─── PROVIDED RECORDS

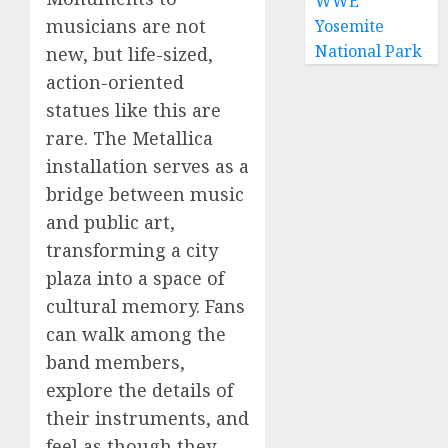
WWE
musicians are not
Yosemite
National Park
new, but life-sized,
action-oriented
statues like this are
rare. The Metallica
installation serves as a
bridge between music
and public art,
transforming a city
plaza into a space of
cultural memory. Fans
can walk among the
band members,
explore the details of
their instruments, and
feel as though they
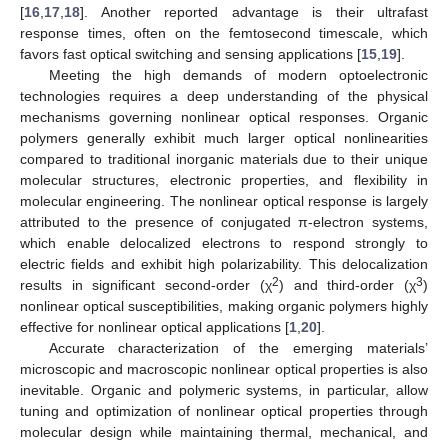
[
16
,
17
,
18
]. Another reported advantage is their ultrafast
response times, often on the femtosecond timescale, which
favors fast optical switching and sensing applications [
15
,
19
].
Meeting the high demands of modern optoelectronic
technologies requires a deep understanding of the physical
mechanisms governing nonlinear optical responses. Organic
polymers generally exhibit much larger optical nonlinearities
compared to traditional inorganic materials due to their unique
molecular structures, electronic properties, and flexibility in
molecular engineering. The nonlinear optical response is largely
attributed to the presence of conjugated π-electron systems,
which enable delocalized electrons to respond strongly to
electric fields and exhibit high polarizability. This delocalization
2
3
results in significant second-order (χ
) and third-order (χ
)
nonlinear optical susceptibilities, making organic polymers highly
effective for nonlinear optical applications [
1
,
20
].
Accurate characterization of the emerging materials’
microscopic and macroscopic nonlinear optical properties is also
inevitable. Organic and polymeric systems, in particular, allow
tuning and optimization of nonlinear optical properties through
molecular design while maintaining thermal, mechanical, and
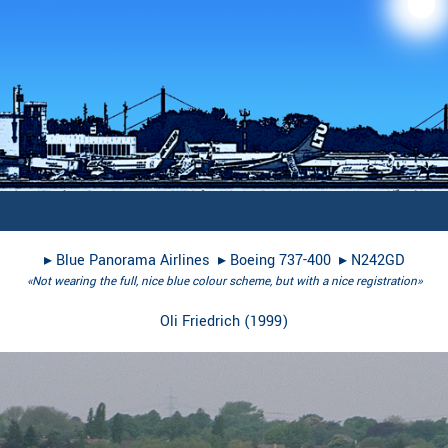
▸︎
Blue Panorama Airlines
▸︎
Boeing 737-400
▸︎
N242GD
«Not wearing the full, nice blue colour scheme, but with a nice registration»
Oli Friedrich
(
1999
)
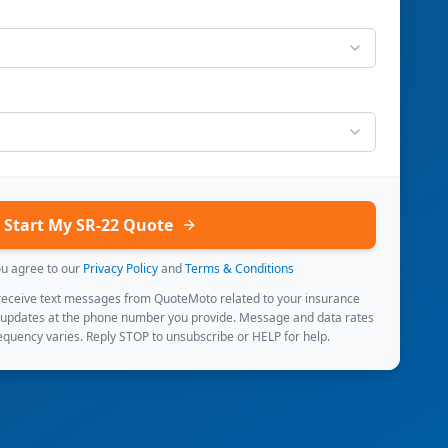
Start My SR-22 Quote
ou agree to our
Privacy Policy
and
Terms & Conditions
 receive text messages from QuoteMoto related to your insurance
 updates at the phone number you provide. Message and data rates
quency varies. Reply STOP to unsubscribe or HELP for help.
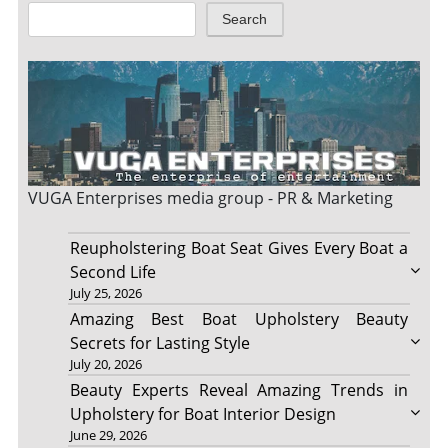
Search
VUGA Enterprises
media group - PR & Marketing
Reupholstering Boat Seat Gives Every Boat a
Second Life
July 25, 2026
Amazing Best Boat Upholstery Beauty
Secrets for Lasting Style
July 20, 2026
Beauty Experts Reveal Amazing Trends in
Upholstery for Boat Interior Design
June 29, 2026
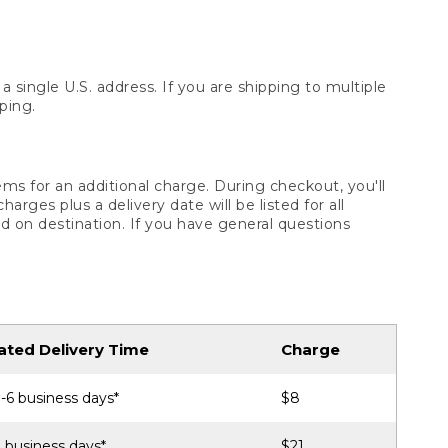
 single U.S. address. If you are shipping to multiple
ping.
ms for an additional charge. During checkout, you'll
ges plus a delivery date will be listed for all
d on destination. If you have general questions
ated Delivery Time
Charge
-6 business days*
$8
 business days*
$21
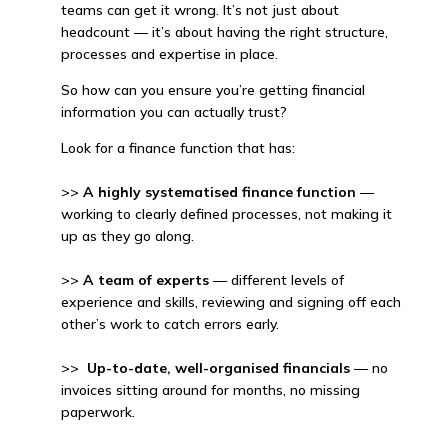
teams can get it wrong. It’s not just about
headcount — it’s about having the right structure,
processes and expertise in place.
So how can you ensure you’re getting financial
information you can actually trust?
Look for a finance function that has:
>>
A highly systematised finance function
—
working to clearly defined processes, not making it
up as they go along.
>>
A team of experts
— different levels of
experience and skills, reviewing and signing off each
other’s work to catch errors early.
>>
Up-to-date, well-organised financials
— no
invoices sitting around for months, no missing
paperwork.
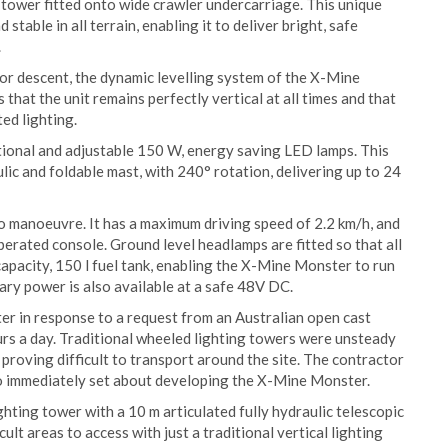
tower fitted onto wide crawler undercarriage. This unique
table in all terrain, enabling it to deliver bright, safe
.
or descent, the dynamic levelling system of the X-Mine
 that the unit remains perfectly vertical at all times and that
ed lighting.
ctional and adjustable 150 W, energy saving LED lamps. This
lic and foldable mast, with 240° rotation, delivering up to 24
 manoeuvre. It has a maximum driving speed of 2.2 km/h, and
perated console. Ground level headlamps are fitted so that all
 capacity, 150 l fuel tank, enabling the X-Mine Monster to run
ary power is also available at a safe 48V DC.
 in response to a request from an Australian open cast
s a day. Traditional wheeled lighting towers were unsteady
 proving difficult to transport around the site. The contractor
o immediately set about developing the X-Mine Monster.
hting tower with a 10 m articulated fully hydraulic telescopic
cult areas to access with just a traditional vertical lighting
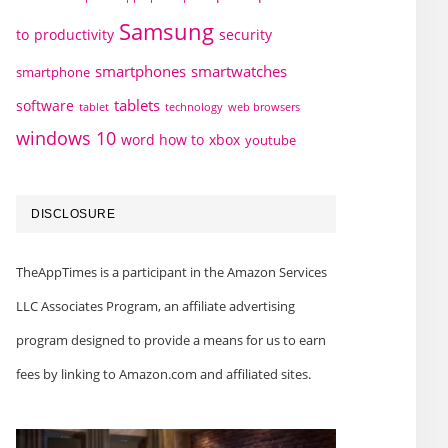
Samsung
to
productivity
security
smartphones
smartwatches
smartphone
tablets
software
technology
web browsers
tablet
windows 10
word how to
xbox
youtube
DISCLOSURE
TheAppTimes is a participant in the Amazon Services
LLC Associates Program, an affiliate advertising
program designed to provide a means for us to earn
fees by linking to Amazon.com and affiliated sites.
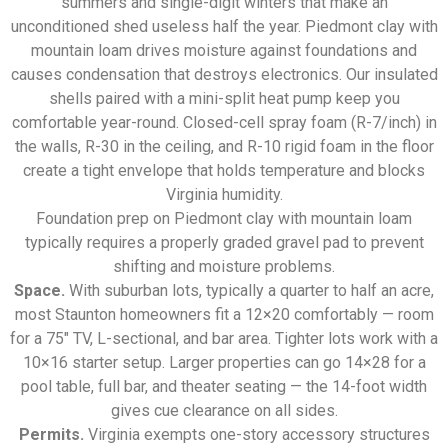
summers and single-digit winters that make an
unconditioned shed useless half the year. Piedmont clay with
mountain loam drives moisture against foundations and
causes condensation that destroys electronics. Our insulated
shells paired with a mini-split heat pump keep you
comfortable year-round. Closed-cell spray foam (R-7/inch) in
the walls, R-30 in the ceiling, and R-10 rigid foam in the floor
create a tight envelope that holds temperature and blocks
Virginia humidity.
Foundation prep on Piedmont clay with mountain loam
typically requires a properly graded gravel pad to prevent
shifting and moisture problems.
Space.
With suburban lots, typically a quarter to half an acre,
most Staunton homeowners fit a 12×20 comfortably — room
for a 75″ TV, L-sectional, and bar area. Tighter lots work with a
10×16 starter setup. Larger properties can go 14×28 for a
pool table, full bar, and theater seating — the 14-foot width
gives cue clearance on all sides.
Permits.
Virginia exempts one-story accessory structures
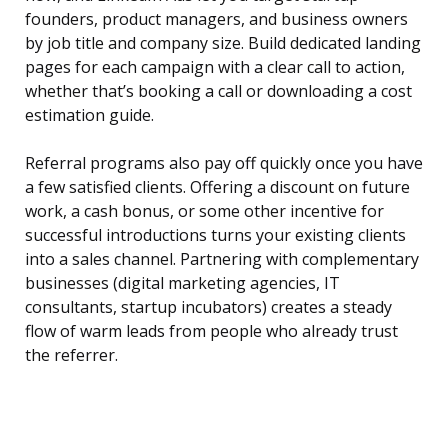
founders, product managers, and business owners
by job title and company size. Build dedicated landing
pages for each campaign with a clear call to action,
whether that’s booking a call or downloading a cost
estimation guide.
Referral programs also pay off quickly once you have
a few satisfied clients. Offering a discount on future
work, a cash bonus, or some other incentive for
successful introductions turns your existing clients
into a sales channel. Partnering with complementary
businesses (digital marketing agencies, IT
consultants, startup incubators) creates a steady
flow of warm leads from people who already trust
the referrer.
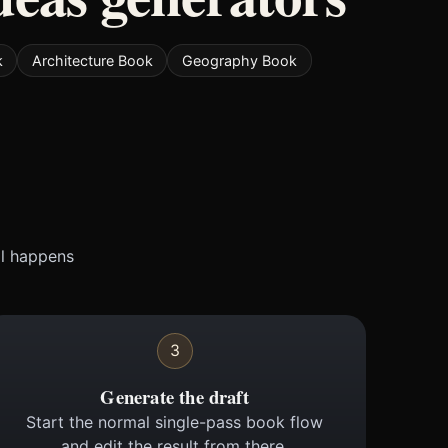
k
Architecture Book
Geography Book
ll happens
3
Generate the draft
Start the normal single-pass book flow
and edit the result from there.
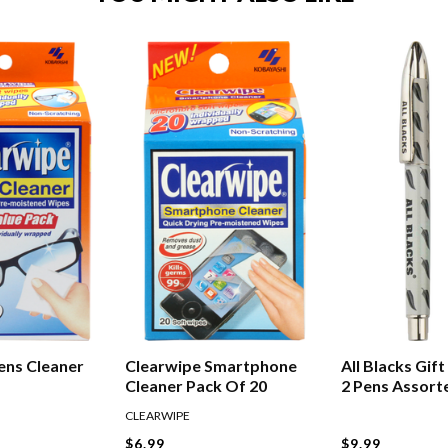
ens Cleaner
Clearwipe Smartphone
All Blacks Gif
Cleaner Pack Of 20
2 Pens Assort
CLEARWIPE
$6.99
$9.99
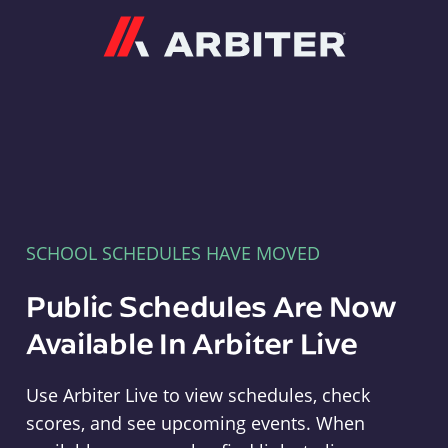
Arbiter
SCHOOL SCHEDULES HAVE MOVED
Public Schedules Are Now
Available In Arbiter Live
Use Arbiter Live to view schedules, check
scores, and see upcoming events. When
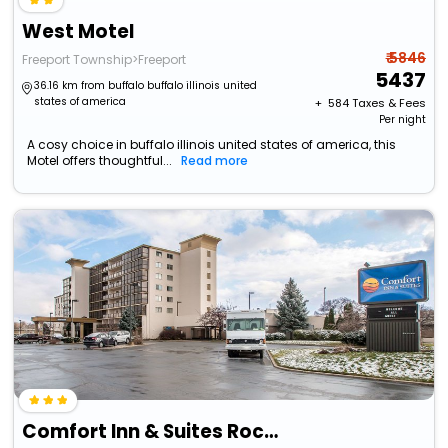
West Motel
₹ 5846
Freeport Township>Freeport
5437
36.16 km from buffalo buffalo illinois united
states of america
+ ₹
584
Taxes & Fees
Per night
A cosy choice in buffalo illinois united states of america, this
Motel offers thoughtful...
Read more
Comfort Inn & Suites Rochelle - Dekalb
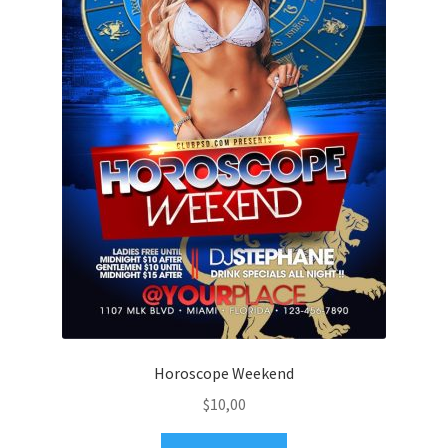
Horoscope Weekend
$
10,00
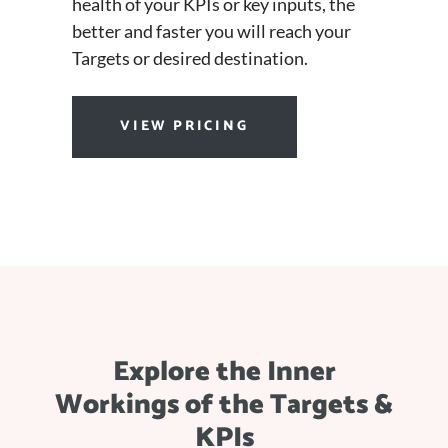
health of your KPIs or key inputs, the
better and faster you will reach your
Targets or desired destination.
VIEW PRICING
Explore the Inner
Workings of the Targets &
KPIs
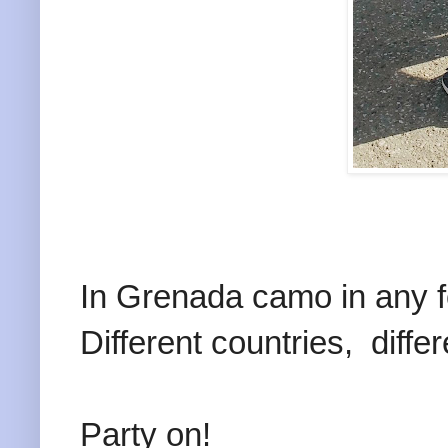
In Grenada camo in any for
Different countries, differ
Party on!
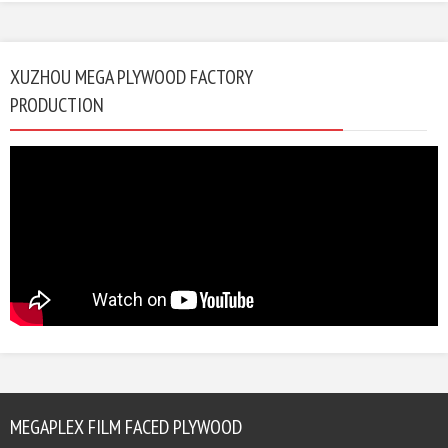
XUZHOU MEGA PLYWOOD FACTORY
PRODUCTION
MEGAPLEX FILM FACED PLYWOOD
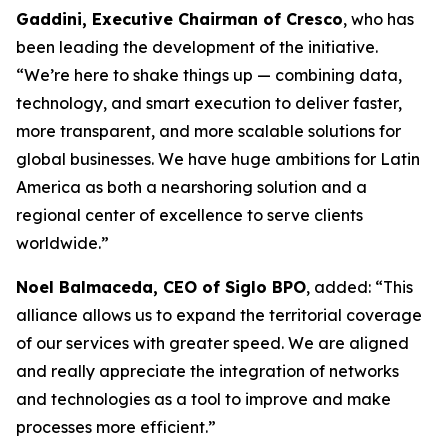
Gaddini, Executive Chairman of Cresco
, who has
been leading the development of the initiative.
“We’re here to shake things up — combining data,
technology, and smart execution to deliver faster,
more transparent, and more scalable solutions for
global businesses. We have huge ambitions for Latin
America as both a nearshoring solution and a
regional center of excellence to serve clients
worldwide.”
Noel Balmaceda, CEO of Siglo BPO
, added: “This
alliance allows us to expand the territorial coverage
of our services with greater speed. We are aligned
and really appreciate the integration of networks
and technologies as a tool to improve and make
processes more efficient.”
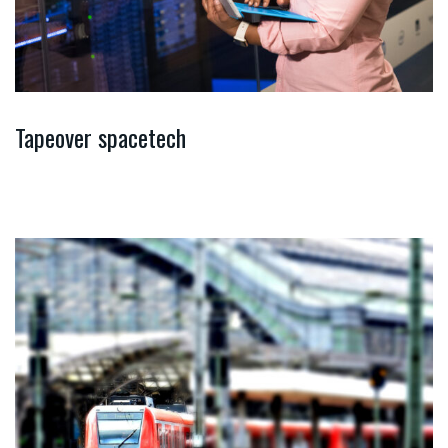
Tapeover spacetech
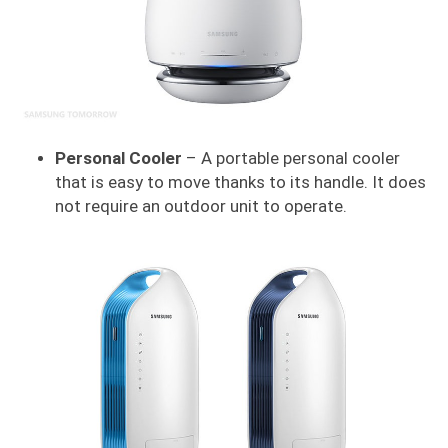
Personal Cooler
– A portable personal cooler
that is easy to move thanks to its handle. It does
not require an outdoor unit to operate.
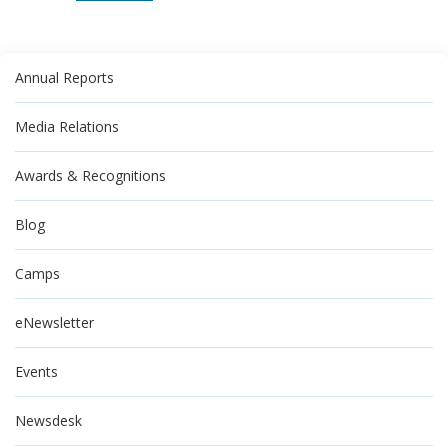
Annual Reports
Media Relations
Awards & Recognitions
Blog
Camps
eNewsletter
Events
Newsdesk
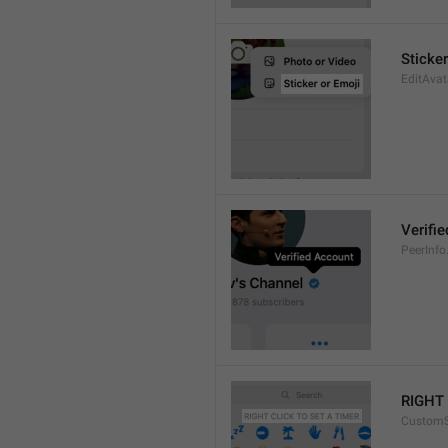
Sticker
EditAvat
Verifi
PeerInfo.
RIGHT 
CustomS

──────

**ACTIVITY**
What is wanted is an exact copy of the lines from the line with "of our services" through the end of the records, both ends included, pictures excluded.

**SOLUTION FOR THIS PROBLEM**
of our services with greater speed. We are aligned
and really appreciate the integration of networks
and technologies as a tool to improve and make
processes more efficient.”
Tapeover spacetech
Personal Cooler
– A portable personal cooler
that is easy to move thanks to its handle. It does
not require an outdoor unit to operate.
Annual Reports
Media Relations
Awards & Recognitions
Blog
Camps
eNewsletter
Events
Newsdesk
Sticker
EditAvat
Verifi
PeerInfo.
RIGHT 
CustomS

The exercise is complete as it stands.